Some government entities have such mechanisms in place. The Securities and Exchange Commission, for example, provides ways to anonymously submit information through the whistleblower program mandated in 2010's Dodd-Frank Wall Street Reform and Consumer Protection Act. However, doing so requires legal representation and completed paperwork provided to the attorney "signed under penalty of perjury at the time you make your anonymous submission."
It is not hard to see why leakers and whistleblowers may instead decide to turn to the Internet's cloak of obscurity, whether real or perceived.
"The U.S. has roots in whistleblower protection; it's just a matter of execution in some cases," said Volker Roth, computer science professor at Freie Universität Berlin and a member of the team behind AdLeaks, an online whistleblowing project that aims to provide undetectable, encrypted communication capabilities.
While whistleblowing protections exist in U.S. law, it is often limited to designated areas – tax fraud, for example – and hinges on particular regulations and procedures.
"It can be difficult to navigate, and risky if one makes a mistake and those protections end up not applying," Volker said. "It creates tension in having to take risks and make concerns known within an organization, including possibly to people who could be in position to" retaliate.
WikiLeaks broke the mold in terms of public awareness in whistleblowing, and despite its subsequent demise, websites and programs, not unlike AdLeaks, have cropped up to facilitate those looking to anonymously expose wrongdoing. In the wake of WikiLeaks, a dual-focused movement in technology and transparency is yielding options that agencies could use to channel potentially dangerous exposés into reform efforts.
"We, as information and privacy experts, have analyzed the requirements from the security point of view, therefore what we're aiming for is not just software, but a wider project also involving advocacy in personal security for dealing with sensitive documents," Claudio Agosti, president of the Hermes Center for Transparency and Digital Human Rights and a developer with its GlobaLeaks project, told Radio Free Europe/Radio Liberty last year.
GlobaLeaks provides open-source software framework that companies and public agencies can use for free. The Hermes Center's Fabio Pietrosanti told FCW that one of the center's other projects, the LeakDirectory wiki with links to whistleblowing information and websites, will also be part of a forthcoming release of national security whistleblowing guidelines.
Other online platforms continue to emerge, many of them noted in LeakDirectory.
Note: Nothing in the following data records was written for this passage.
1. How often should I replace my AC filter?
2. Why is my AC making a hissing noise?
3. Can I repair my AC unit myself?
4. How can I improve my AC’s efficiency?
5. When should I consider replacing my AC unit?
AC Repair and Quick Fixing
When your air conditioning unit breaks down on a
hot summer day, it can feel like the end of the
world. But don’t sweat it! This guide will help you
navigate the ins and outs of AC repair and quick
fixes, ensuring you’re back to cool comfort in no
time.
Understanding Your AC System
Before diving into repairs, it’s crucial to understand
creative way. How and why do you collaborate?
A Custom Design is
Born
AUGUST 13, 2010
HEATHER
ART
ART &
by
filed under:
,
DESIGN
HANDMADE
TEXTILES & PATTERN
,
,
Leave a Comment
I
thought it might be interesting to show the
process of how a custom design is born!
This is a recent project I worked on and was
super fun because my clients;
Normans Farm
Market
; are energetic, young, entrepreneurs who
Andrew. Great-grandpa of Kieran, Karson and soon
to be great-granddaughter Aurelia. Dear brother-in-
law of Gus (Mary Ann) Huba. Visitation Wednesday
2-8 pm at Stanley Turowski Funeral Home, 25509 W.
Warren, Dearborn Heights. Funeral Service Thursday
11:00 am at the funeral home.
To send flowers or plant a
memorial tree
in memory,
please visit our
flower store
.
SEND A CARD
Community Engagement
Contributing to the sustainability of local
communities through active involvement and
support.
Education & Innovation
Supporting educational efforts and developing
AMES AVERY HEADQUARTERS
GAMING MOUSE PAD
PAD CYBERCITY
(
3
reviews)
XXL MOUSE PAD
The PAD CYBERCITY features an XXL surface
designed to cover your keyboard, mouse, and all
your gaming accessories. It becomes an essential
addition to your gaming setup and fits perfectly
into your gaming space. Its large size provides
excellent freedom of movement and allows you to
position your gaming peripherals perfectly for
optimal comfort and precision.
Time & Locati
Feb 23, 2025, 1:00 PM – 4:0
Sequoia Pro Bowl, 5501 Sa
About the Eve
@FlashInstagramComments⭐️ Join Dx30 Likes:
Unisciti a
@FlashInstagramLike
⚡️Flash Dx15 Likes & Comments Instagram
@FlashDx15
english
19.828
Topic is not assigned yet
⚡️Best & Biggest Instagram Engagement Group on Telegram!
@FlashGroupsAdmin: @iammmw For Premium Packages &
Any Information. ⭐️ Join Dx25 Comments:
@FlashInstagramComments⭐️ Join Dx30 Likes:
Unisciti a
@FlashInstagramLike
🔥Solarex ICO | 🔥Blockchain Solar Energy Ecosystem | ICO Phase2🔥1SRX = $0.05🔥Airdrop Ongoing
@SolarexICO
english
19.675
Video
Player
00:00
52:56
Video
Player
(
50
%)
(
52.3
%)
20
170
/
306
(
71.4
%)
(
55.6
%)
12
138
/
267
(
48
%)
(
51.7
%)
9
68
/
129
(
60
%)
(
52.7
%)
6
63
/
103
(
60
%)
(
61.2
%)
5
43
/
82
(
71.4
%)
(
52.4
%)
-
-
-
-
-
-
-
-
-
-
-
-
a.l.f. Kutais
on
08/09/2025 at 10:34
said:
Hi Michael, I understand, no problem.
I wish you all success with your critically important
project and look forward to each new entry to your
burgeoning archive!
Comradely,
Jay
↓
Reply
Among them are companies and organizations that offer whistleblowing software as a service, usually built on anonymous Internet-based reporting tools, web applications and software like GlobaLeaks. But as Pietrosanti points out, platforms alone may not be enough for effective internal whistleblowing measures.
"The platform does provide a means to let whistleblowers to send tips...by the user of a web browser or smartphone," Pietrosanti said. "However, it's very important to underline that GlobaLeaks is a tool that facilitates the implementation of whistleblowing procedures, but it does not substitute the needed transparency policies and business process engineering activities for the setup of whistleblowing practices."